Initial studies of Viagra in women were disappointing. The drug blocks an enzyme that inhibits blood flow, which, in the case of men, allows more blood to flow to the penis. In women, the drug increased engorgement of genital tissue but failed to enhance women’s enjoyment of sex. Pfizer ended company-initiated trials of the drug for female sexual arousal disorder in 2004.
However, many doctors said the early studies weren’t selective enough, because they included women who lacked desire. Such women, like men with desire problems, couldn’t expect to be helped by Viagra, they said.
The latest study was confined to women with arousal problems. They all had been diagnosed with major depression and were taking a specific class of antidepressants called selective serotonin re-uptake inhibitors, or SSRIs. Their depression was in remission when the study began.
The women, all of whom were premenopausal, were divided into two groups. One group was assigned to take Viagra one to two hours before sexual activity for eight weeks. The other women received the same instructions but were given a placebo.
At the end of the study, 72% of women taking Viagra, and 27% of those taking the placebo, reported improvement. The side effects were those typically associated with Viagra, including headaches and flushing. The women who responded best tended to have higher levels of testosterone, a phenomenon also observed in men taking Viagra.

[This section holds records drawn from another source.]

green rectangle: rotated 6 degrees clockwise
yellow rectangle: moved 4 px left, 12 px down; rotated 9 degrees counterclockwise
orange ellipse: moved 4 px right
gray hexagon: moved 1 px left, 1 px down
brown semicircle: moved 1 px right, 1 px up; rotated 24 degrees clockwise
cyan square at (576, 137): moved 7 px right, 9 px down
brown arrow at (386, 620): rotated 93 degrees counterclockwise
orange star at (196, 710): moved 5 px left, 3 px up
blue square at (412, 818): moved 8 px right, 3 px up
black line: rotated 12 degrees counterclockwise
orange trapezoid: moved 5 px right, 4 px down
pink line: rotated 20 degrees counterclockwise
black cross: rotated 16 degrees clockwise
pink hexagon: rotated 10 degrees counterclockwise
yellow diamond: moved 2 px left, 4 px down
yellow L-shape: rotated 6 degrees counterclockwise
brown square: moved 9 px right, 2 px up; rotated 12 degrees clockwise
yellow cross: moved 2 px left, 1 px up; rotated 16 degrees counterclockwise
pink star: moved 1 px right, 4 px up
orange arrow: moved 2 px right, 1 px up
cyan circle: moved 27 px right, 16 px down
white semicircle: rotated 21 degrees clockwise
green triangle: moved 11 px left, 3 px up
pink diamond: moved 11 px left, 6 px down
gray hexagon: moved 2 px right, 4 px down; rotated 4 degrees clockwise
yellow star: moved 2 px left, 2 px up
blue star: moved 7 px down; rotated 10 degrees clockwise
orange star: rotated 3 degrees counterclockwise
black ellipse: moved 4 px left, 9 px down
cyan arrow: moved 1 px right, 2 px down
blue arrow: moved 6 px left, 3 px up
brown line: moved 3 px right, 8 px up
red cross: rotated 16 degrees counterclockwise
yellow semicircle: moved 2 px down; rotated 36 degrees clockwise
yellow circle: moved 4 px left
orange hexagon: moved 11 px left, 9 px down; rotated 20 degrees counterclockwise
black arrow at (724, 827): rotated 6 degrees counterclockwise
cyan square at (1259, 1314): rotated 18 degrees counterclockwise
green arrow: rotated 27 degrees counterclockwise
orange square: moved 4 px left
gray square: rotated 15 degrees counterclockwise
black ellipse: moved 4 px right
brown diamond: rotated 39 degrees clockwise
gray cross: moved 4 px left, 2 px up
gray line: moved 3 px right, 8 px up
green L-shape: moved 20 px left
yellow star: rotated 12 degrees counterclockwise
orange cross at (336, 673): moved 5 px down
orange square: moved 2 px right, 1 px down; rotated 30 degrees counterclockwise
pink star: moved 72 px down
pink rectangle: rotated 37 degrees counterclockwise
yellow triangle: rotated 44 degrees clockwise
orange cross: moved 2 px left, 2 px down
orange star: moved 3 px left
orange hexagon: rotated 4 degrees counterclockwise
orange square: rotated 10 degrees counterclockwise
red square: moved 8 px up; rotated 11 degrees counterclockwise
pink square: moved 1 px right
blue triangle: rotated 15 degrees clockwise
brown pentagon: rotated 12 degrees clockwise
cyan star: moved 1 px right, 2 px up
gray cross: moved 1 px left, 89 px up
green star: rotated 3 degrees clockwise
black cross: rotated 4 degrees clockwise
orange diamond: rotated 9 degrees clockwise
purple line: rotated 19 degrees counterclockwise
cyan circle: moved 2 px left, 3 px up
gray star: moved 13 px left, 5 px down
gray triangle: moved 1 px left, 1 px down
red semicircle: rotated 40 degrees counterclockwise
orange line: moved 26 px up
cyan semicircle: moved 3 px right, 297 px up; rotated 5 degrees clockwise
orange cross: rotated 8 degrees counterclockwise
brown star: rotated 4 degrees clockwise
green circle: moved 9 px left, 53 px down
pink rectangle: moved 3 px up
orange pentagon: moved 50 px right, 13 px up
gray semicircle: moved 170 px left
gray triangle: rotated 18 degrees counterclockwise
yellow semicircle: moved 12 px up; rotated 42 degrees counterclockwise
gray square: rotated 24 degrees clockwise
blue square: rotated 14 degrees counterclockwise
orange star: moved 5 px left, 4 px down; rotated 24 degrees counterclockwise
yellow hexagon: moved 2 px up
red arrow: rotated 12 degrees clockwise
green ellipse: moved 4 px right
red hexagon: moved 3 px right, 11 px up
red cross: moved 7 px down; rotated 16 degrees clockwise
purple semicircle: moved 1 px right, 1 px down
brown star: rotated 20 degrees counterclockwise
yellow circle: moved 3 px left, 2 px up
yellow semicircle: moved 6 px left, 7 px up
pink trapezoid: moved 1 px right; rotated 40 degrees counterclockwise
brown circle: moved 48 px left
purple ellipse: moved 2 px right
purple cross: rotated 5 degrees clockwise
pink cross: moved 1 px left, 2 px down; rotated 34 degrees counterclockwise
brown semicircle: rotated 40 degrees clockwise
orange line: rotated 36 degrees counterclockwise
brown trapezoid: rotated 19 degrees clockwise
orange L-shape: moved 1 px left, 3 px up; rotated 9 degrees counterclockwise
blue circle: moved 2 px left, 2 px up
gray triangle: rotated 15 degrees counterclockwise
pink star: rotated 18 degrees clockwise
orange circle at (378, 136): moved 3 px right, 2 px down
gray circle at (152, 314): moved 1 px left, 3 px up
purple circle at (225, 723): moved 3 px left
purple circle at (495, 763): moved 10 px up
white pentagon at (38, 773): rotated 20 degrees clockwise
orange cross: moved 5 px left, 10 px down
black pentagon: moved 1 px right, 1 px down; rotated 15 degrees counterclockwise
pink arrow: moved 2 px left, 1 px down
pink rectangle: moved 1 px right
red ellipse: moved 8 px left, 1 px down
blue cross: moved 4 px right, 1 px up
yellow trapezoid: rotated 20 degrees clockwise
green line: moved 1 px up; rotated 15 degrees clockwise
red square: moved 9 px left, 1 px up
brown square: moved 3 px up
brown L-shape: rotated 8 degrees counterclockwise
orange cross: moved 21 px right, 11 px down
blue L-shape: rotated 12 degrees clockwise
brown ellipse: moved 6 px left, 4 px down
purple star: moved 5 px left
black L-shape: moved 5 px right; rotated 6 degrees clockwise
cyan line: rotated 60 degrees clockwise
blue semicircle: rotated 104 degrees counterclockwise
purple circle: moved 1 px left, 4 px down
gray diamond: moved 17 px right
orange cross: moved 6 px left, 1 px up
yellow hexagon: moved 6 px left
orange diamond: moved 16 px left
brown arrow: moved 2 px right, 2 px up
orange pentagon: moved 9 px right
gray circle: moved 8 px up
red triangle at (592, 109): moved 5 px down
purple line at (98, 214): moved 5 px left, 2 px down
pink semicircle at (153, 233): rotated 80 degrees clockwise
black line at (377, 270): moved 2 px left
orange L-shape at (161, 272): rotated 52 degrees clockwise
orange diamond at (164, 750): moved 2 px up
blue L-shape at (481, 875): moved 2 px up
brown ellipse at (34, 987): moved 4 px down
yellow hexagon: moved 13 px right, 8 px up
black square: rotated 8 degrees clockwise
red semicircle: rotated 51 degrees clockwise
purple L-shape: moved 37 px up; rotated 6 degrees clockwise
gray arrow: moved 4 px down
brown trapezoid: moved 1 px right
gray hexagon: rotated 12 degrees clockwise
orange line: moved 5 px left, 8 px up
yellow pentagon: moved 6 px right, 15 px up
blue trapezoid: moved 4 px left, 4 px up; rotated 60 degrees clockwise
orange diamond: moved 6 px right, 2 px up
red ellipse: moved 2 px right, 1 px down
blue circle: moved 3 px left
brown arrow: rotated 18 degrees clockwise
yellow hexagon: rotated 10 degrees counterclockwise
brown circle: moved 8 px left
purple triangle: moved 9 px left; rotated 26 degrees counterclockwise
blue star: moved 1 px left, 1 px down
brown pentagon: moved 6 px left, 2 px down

Goldstein, who consults for Pfizer and other drug companies, said testosterone levels may be the key. A recent study in Italy found that Viagra helped female diabetics with normal testosterone levels.
“What is so cool about this paper is that women with sexual problems have another drug they can use,” Goldstein said. “As long as their testosterone values are OK, we can help them.”
Julia R. Heiman, director of the Kinsey Institute for Research in Sex, Gender and Reproduction at Indiana University and a study author, said the findings were important because the sexual side effects of antidepressants can be so debilitating that women discontinue the medication, putting themselves at risk for greater depression.
“This will change practice,” said Dr. Andrew Leuchter, a professor of psychiatry at UCLA who was not involved in the study.
Dr. Glenn D. Braunstein, an endocrinologist and chairman of the department of medicine at Cedars-Sinai Medical Center, said Viagra might not work as well in the real world as it did in the study. Patients who experienced headaches or flushing might have figured out that they had received Viagra, and that knowledge might have affected their assessment of their sexual performance, he said.
“This is a provocative study, but I would love to see it confirmed in a larger group of women,” he said.
Nonetheless, Braunstein predicted that few women on antidepressants would wait for a second study.
“If I had to predict, use of Viagra will go up,” he said. “A woman might not even ask her gynecologist for it -- she might just ask her significant other to give her some.”